I’ve been hating on status reports for a long time and it comes from my first knee-jerk reaction when my manager asked for one. My unspoken thought was, “Why, wait, what?” I didn’t understand big companies, I didn’t understand politics and bureaucracy, all I understood was that it felt like a waste of time to document the things I’d already done. I didn’t understand why.
After a couple of decades of preaching status report hate, they are still around. Leads are giving them clever new names, they are asking for them on wikis instead of email, but the core concept is there. Leaders at a distance are trying to measure what is going on and rather than figuring out why communications in their teams are breaking down, they flex their managerial muscle and dictate their terms: Each week, every week at the same time, please document what you’ve done, please explain what you’ll do next week, and if you want please note any concerns.
I would like to note a concern. Yes, I understand that humans don’t instinctively communicate well at scale, but as I noted elsewhere I believe email-based status reports are the clearest and best signs of managerial incompetence and laziness. I am concerned that in two decades of leadership, status reports are still around. We’ve invented innumerable new mediums of communication, but crap managers are still asking the team for information a good lead should be able to acquire via other productive and respectful means.
This morning I realized I might have a productive way to twist status reports into a useful exercise. Let’s call them context reports. A status report documents actions both completed and planned. A context report documents the reason why (and to a lesser extent how) you’re completing these actions and I suspect this information is far more useful to everyone involved. Let’s try it out by transforming common status report items into context report bullets.
Status: Interviewed Bob for the engineering positioning.

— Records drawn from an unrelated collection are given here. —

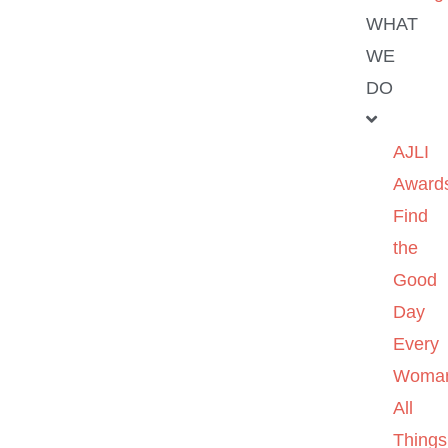
WHAT
WE
DO
AJLI
Award
Find
the
Good
Day
Every
Woma
All
Things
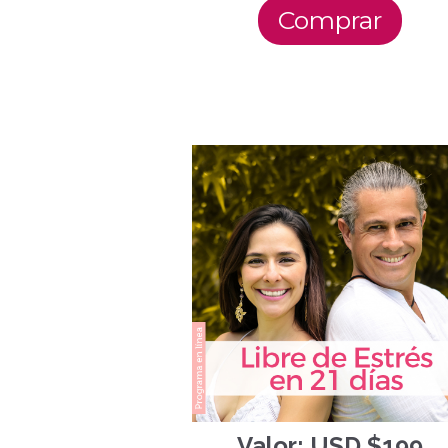
Comprar
Valor: USD $199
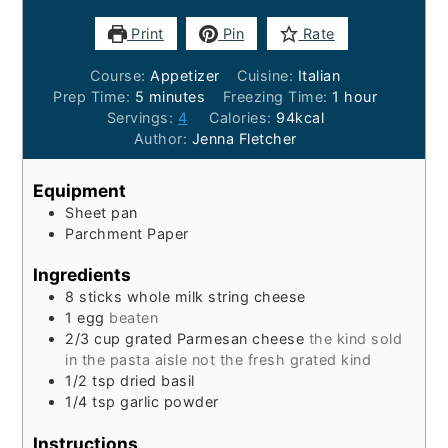
Print
Pin
Rate
Course:
Appetizer
Cuisine:
Italian
minutes
hour
Prep Time:
5
minutes
Freezing Time:
1
hour
Servings:
4
Calories:
94
kcal
Author:
Jenna Fletcher
Equipment
Sheet pan
Parchment Paper
Ingredients
8
sticks
whole milk string cheese
1
egg
beaten
2/3
cup
grated Parmesan cheese
the kind sold
in the pasta aisle not the fresh grated kind
1/2
tsp
dried basil
1/4
tsp
garlic powder
Instructions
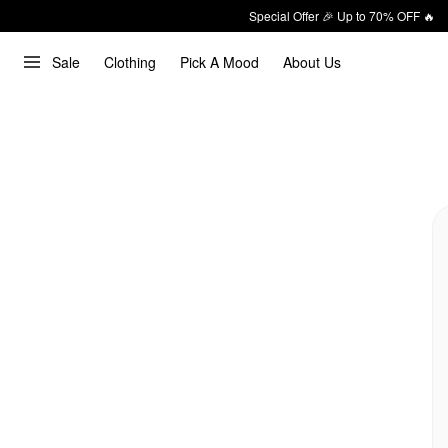
Special Offer 🎉 Up to 70% OFF 🔥
Sale
Clothing
Pick A Mood
About Us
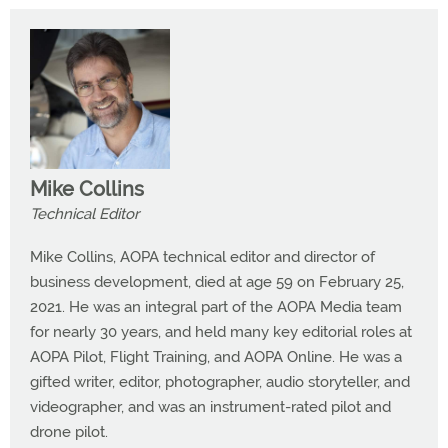
Mike Collins
Technical Editor
Mike Collins, AOPA technical editor and director of
business development, died at age 59 on February 25,
2021. He was an integral part of the AOPA Media team
for nearly 30 years, and held many key editorial roles at
AOPA Pilot, Flight Training, and AOPA Online. He was a
gifted writer, editor, photographer, audio storyteller, and
videographer, and was an instrument-rated pilot and
drone pilot.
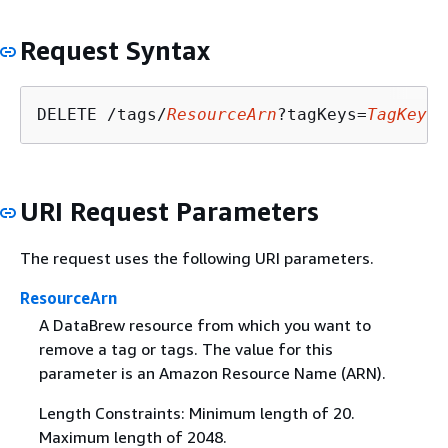
Request Syntax
DELETE /tags/
ResourceArn
?tagKeys=
TagKeys
URI Request Parameters
The request uses the following URI parameters.
ResourceArn
A DataBrew resource from which you want to
remove a tag or tags. The value for this
parameter is an Amazon Resource Name (ARN).
Length Constraints: Minimum length of 20.
Maximum length of 2048.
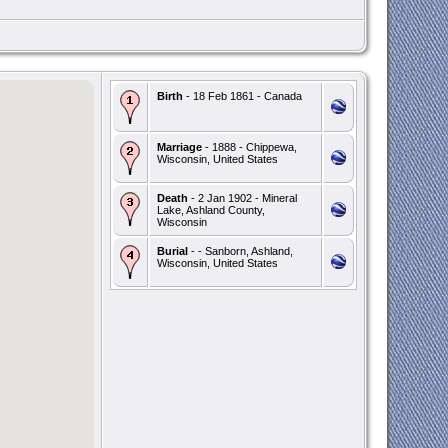
Birth
- 18 Feb 1861 - Canada
Marriage
- 1888 - Chippewa,
Wisconsin, United States
Death
- 2 Jan 1902 - Mineral
Lake, Ashland County,
Wisconsin
Burial
- - Sanborn, Ashland,
Wisconsin, United States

Context: Continued to interview candidates because our front-end engineering team is currently 1/3rd the size of our platform team which means we can’t put a well-designed face on most of the functionality we’re building.
Status: Closed and verified 23 bug reports.
Context: 70% of the 23 bugs I fixed this week were P0 and we’re two weeks from shipping which means there is no way we’re shipping.
Status: Met with the product management team.
Context: Twice a year meeting with product management team where they ask for what they can’t have, we say no, they promise resources they don’t have, and everyone gets frustrated.
My example statuses are deliberately bland and my example context is also deliberately snarky, but my point is the same: which gives everyone involved more value?
Context describes “the circumstances that form the setting for an event, statement, or idea, and in terms of which it be fully understood and assessed.” It’s more for you, the person saddled with capturing status, but if you’re required to build these reports, why not make an exercise where you are taking the time to understand why you do what you do?